1. **Identify** if CQRS/ES is appropriate (high audit, temporal, or scale needs)
2. **Design** commands expressing user intent
3. **Define** events as immutable facts (past tense naming)
4. **Implement** aggregates as consistency boundaries
5. **Create** projections optimized for specific query needs
6. **Handle** eventual consistency across bounded contexts

## Common Mistakes

- Using CQRS for simple CRUD applications (overkill)
- Large aggregates that span multiple consistency boundaries
- Modifying or deleting events after publication
- Skipping command validation before aggregate processing
- Missing idempotency in event handlers
- No versioning strategy for event schema evolution
- Tight coupling between aggregates (use ID references only)

## Resources

- **Books**: "Implementing Domain-Driven Design" (Vernon), "Event Sourcing & CQRS" (Betts et al)
- **Sites**: cqrs.wordpress.com, eventstore.com/blog, axoniq.io/resources
- **Tools**: EventStoreDB, Axon Framework, Marten, Eventuous
- **Patterns**: Event Sourcing, CQRS, Process Manager, Saga, Snapshot

Overview

This skill provides practical guidance and patterns for implementing CQRS (Command Query Responsibility Segregation) and Event Sourcing to build scalable, auditable systems with separated read/write models. It focuses on designing commands, immutable events, aggregates, and projections so systems can support temporal queries, complete audit trails, and high-scale domain logic. The content is Python-focused and suited for engineers building enterprise or collaboration platforms.

How this skill works

The skill explains how to model intent as commands, record every change as immutable events, and use aggregates to enforce business invariants. It describes creating read-model projections optimized for queries and managing eventual consistency between write and read sides.
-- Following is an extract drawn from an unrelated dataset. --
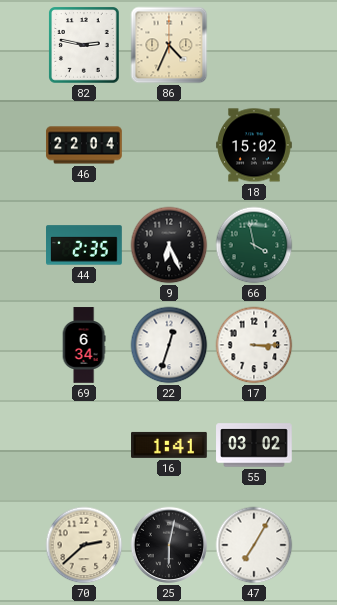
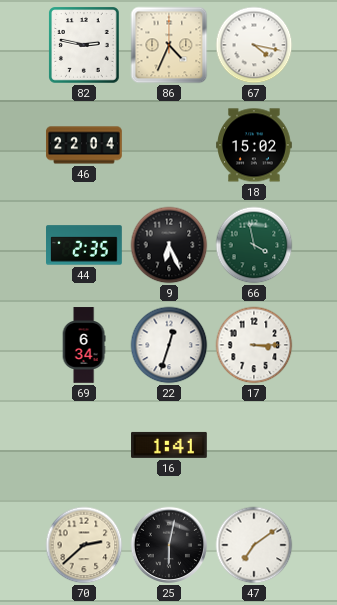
67: none -> 4:17
55: 03:02 -> none
47: 7:05 -> 7:09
Practical guidance covers snapshots, idempotent handlers, event versioning, and tools commonly used in Python ecosystems and event stores.

When to use it

  • When you need a full audit trail and the ability to replay history
  • To support temporal queries like “show state at time T”
  • When read and write access patterns diverge significantly
  • For high-scale domains with complex business invariants
  • When building event-driven architectures or multi-projection systems

Best practices

  • Model commands for intent and events in past-tense to represent facts
  • Keep aggregates bounded and focused to avoid cross-boundary consistency issues
  • Make event handlers idempotent and add versioning for schema evolution
  • Use snapshots to limit event replay cost for long-lived aggregates
  • Accept eventual consistency and design user UX to surface that state

Example use cases

  • Financial or compliance systems requiring immutable audit logs and replay
  • E-commerce order processing with separate read views for product catalogs and dashboards
  • Collaboration platforms where conflict resolution and history tracking matter
  • Recommendation engines that rebuild projections from event streams
  • Microservice ecosystems that use events for integration and sagas

FAQ

Is CQRS and Event Sourcing appropriate for every application?

No. It adds complexity and is best for systems needing auditability, temporal queries, or distinct read/write scaling. Avoid for simple CRUD apps.

How do I handle schema changes to events?

Use explicit versioning, backward-compatible transformations, and migration handlers or adapters during replay. Keep evolution predictable and documented.